Below this line is a set of entries; quote exactly the lines from the line that contains "You are a GUI" to the line that contains "BİLGİ ALMAK İSTİYORUM (318, 424)", both lines included.

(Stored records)
=====

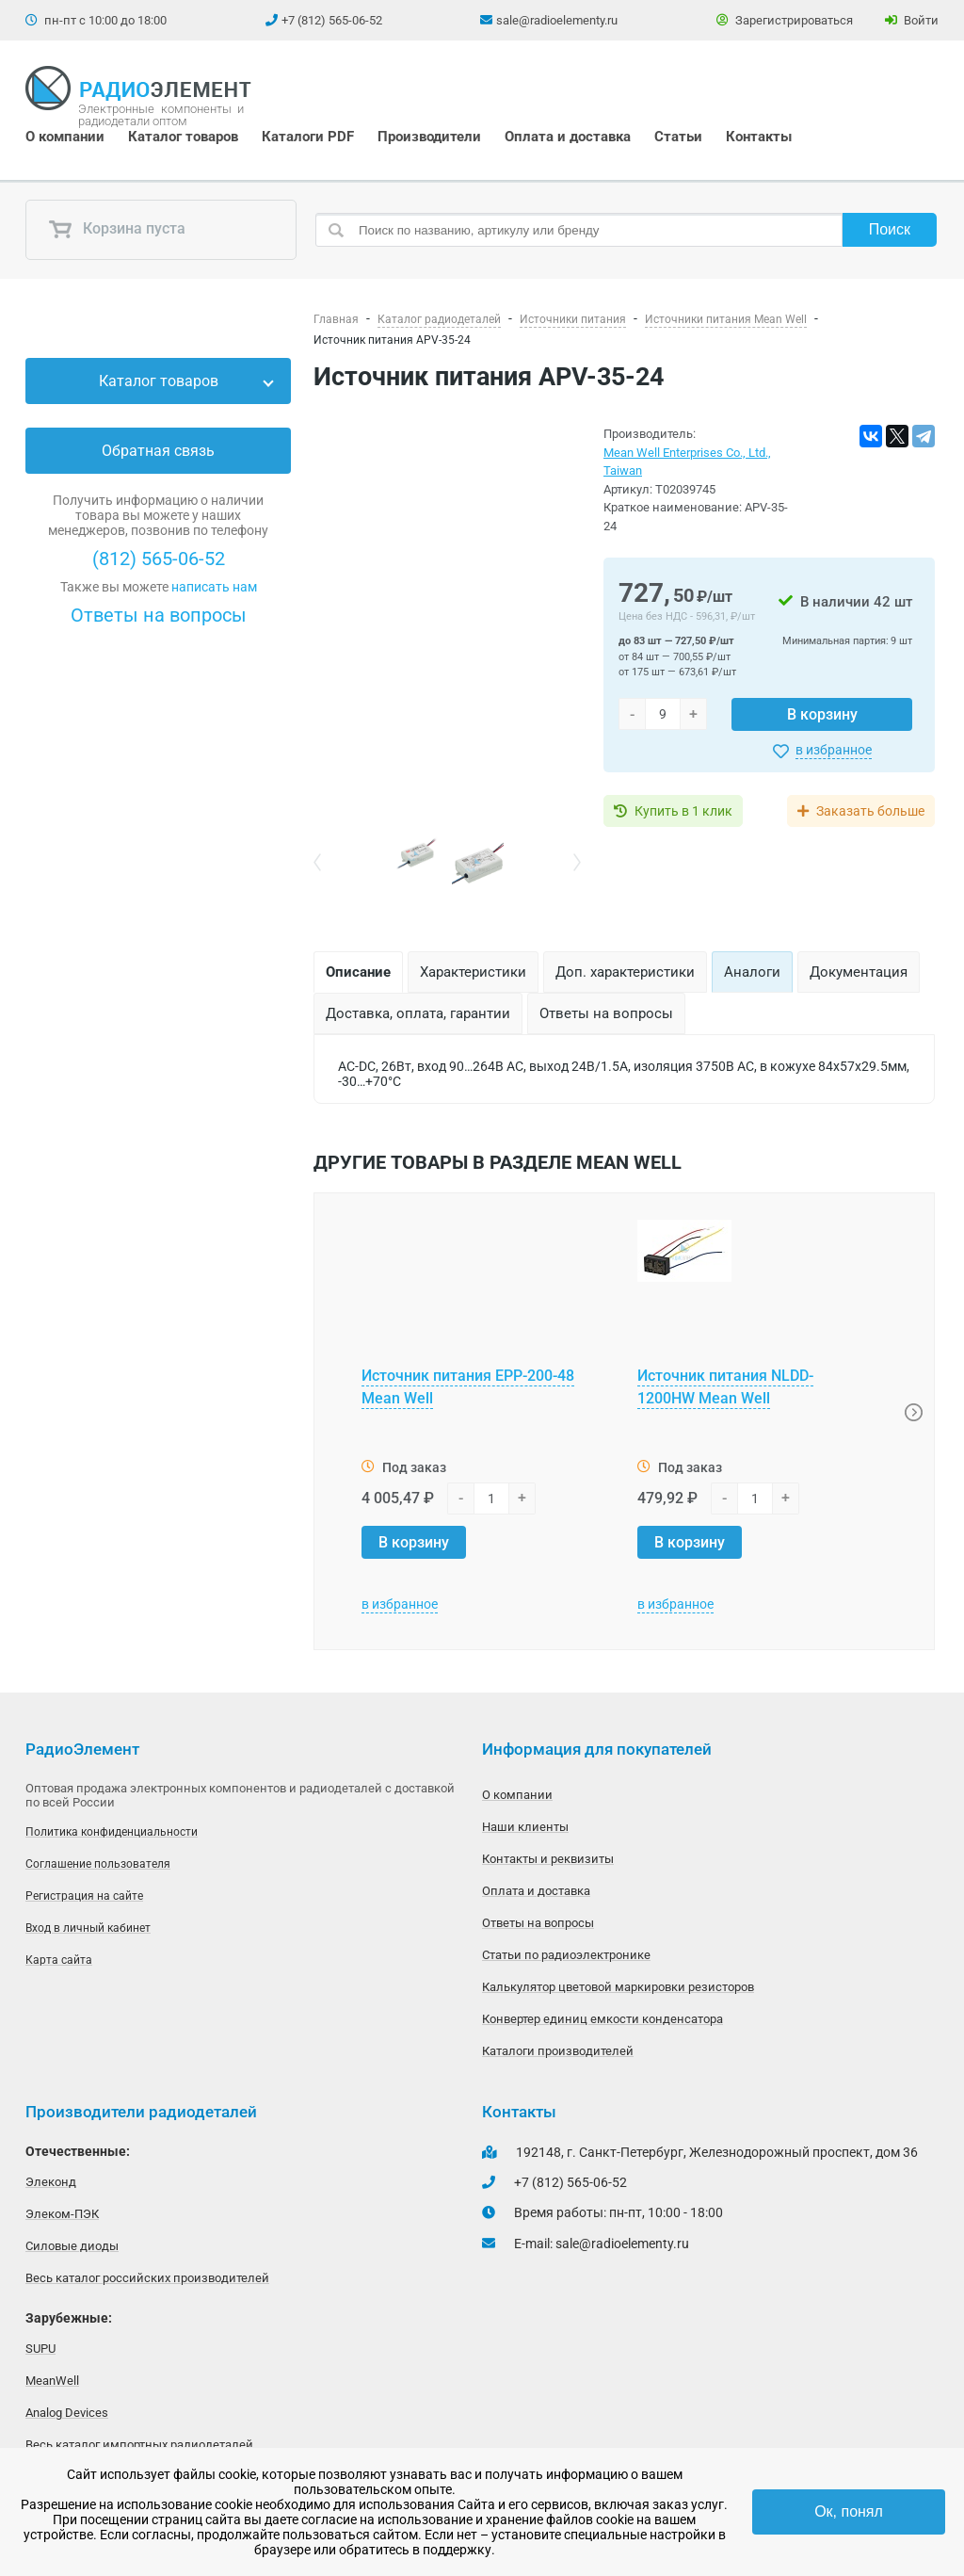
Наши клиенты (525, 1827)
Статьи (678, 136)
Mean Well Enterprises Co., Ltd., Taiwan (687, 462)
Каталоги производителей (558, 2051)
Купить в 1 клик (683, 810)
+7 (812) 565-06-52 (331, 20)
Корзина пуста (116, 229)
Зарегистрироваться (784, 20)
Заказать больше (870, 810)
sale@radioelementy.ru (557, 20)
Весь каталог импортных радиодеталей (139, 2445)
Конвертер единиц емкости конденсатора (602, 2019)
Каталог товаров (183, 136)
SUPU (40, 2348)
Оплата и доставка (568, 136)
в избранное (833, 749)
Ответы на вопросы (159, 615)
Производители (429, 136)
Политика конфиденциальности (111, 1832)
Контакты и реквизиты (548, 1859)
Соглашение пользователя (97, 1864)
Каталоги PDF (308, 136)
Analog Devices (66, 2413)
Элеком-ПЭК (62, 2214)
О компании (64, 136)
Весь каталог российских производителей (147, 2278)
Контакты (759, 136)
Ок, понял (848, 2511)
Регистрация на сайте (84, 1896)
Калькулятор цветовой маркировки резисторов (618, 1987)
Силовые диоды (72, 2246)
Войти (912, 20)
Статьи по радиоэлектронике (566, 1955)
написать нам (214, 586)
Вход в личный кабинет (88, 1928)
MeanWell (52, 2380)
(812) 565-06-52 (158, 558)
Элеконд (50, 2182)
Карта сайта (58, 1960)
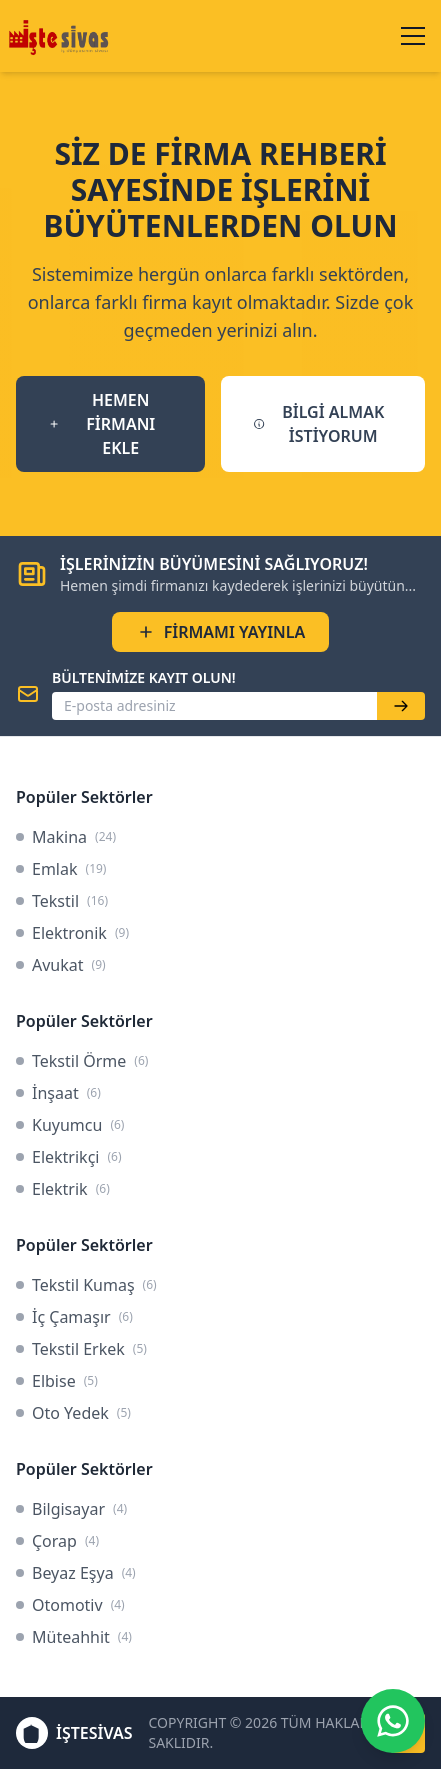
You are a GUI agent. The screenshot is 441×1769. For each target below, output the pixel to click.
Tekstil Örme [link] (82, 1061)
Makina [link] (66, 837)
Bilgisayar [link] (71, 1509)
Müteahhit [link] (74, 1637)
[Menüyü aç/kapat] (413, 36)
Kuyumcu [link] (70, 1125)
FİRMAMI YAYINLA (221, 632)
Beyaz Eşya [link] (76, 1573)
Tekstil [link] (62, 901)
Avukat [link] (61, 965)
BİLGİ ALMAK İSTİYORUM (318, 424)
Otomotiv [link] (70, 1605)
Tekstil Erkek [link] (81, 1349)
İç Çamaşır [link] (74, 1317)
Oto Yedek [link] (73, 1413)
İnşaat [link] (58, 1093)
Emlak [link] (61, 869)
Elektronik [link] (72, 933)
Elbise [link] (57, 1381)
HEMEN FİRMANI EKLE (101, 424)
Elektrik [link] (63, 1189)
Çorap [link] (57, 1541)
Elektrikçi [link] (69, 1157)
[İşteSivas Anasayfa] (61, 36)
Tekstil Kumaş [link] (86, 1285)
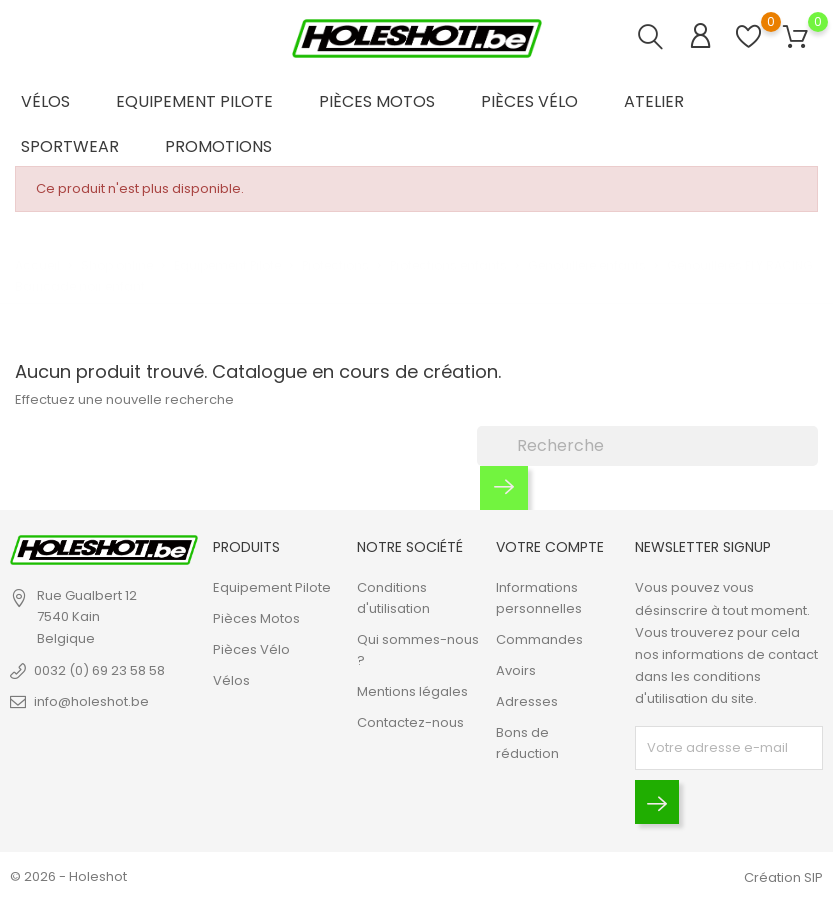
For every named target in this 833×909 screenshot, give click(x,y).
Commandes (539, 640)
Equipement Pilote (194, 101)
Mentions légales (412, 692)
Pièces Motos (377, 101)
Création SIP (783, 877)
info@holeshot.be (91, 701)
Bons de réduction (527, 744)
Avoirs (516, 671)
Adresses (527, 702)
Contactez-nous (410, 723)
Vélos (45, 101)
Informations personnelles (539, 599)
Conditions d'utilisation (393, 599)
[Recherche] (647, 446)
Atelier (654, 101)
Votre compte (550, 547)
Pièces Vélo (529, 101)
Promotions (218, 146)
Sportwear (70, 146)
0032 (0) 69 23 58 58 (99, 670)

=====

_Solution to the exercise_.
You are a GUI agent. The screenshot is 441×1769. For each target below, output the pixel to click.
Tekstil Örme [link] (82, 1061)
Makina [link] (66, 837)
Bilgisayar [link] (71, 1509)
Müteahhit [link] (74, 1637)
[Menüyü aç/kapat] (413, 36)
Kuyumcu [link] (70, 1125)
FİRMAMI YAYINLA (221, 632)
Beyaz Eşya [link] (76, 1573)
Tekstil [link] (62, 901)
Avukat [link] (61, 965)
BİLGİ ALMAK İSTİYORUM (318, 424)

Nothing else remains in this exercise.